Edge Detection

For many of us, it is easy to find both the objects in a picture and their boundaries. Humans are very good at identifying what something is and where it is given a clear line of sight, but what if we need to find the boundaries of many objects in an enormously large number photos? This is too much work for one person. Why don't we just make a computer find the edges for us instead? In computer vision, this is a general problem known as edge detection.
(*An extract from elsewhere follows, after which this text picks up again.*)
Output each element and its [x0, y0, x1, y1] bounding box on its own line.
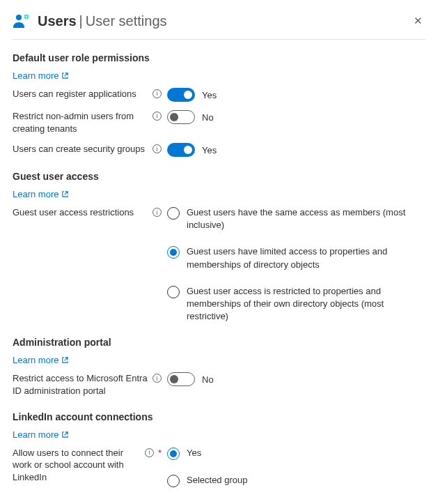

Formally, edge detection is the process of detecting the boundaries in an image that separate great changes in brightness or intensity. One of the reasons for doing edge detection is that it is able to reduce a complex image down to a simpler one where only edges are marked. Because of this, edge detection often acts as a preliminary step to other computer vision processes.

Image Representation

Before jumping into edge detection, let's go over how computers represent images. Computers generally store images as grids of values or pixel arrays. A color image, for instance, is decomposable into three pixel arrays storing the RGB color channels. While RGB is convenient for representing color, edge detection is only interested in looking at intensity values. Fortunately for us, it is possible to directly compute intensity from RGB values, giving us a pixel array of grayscale intensities to start working with.

From RGB to Intensity

The conversion from RGB to intensity is a somewhat involved process that delves into color science and human perception. While RGB is a helpful model, in reality, humans do not perceive color linearly or equally among the three channels. To convert RGB to intensity, each RGB value must first be mapped into a linear color space. These values are then put through a weighted sum and converted back to our non-linear RGB color space for display.

Finding Edges

How do we begin searching for edges? We need some natural intuition for what an edge is. To aid us in this question, let us take a step back and re-imagine our problem. Suppose our pixel array is put into 3D space as a topological map where the intensity of each pixel becomes some height. Looking at the example below, it becomes clear that edges are analogous to sharp drops and inclines on this map.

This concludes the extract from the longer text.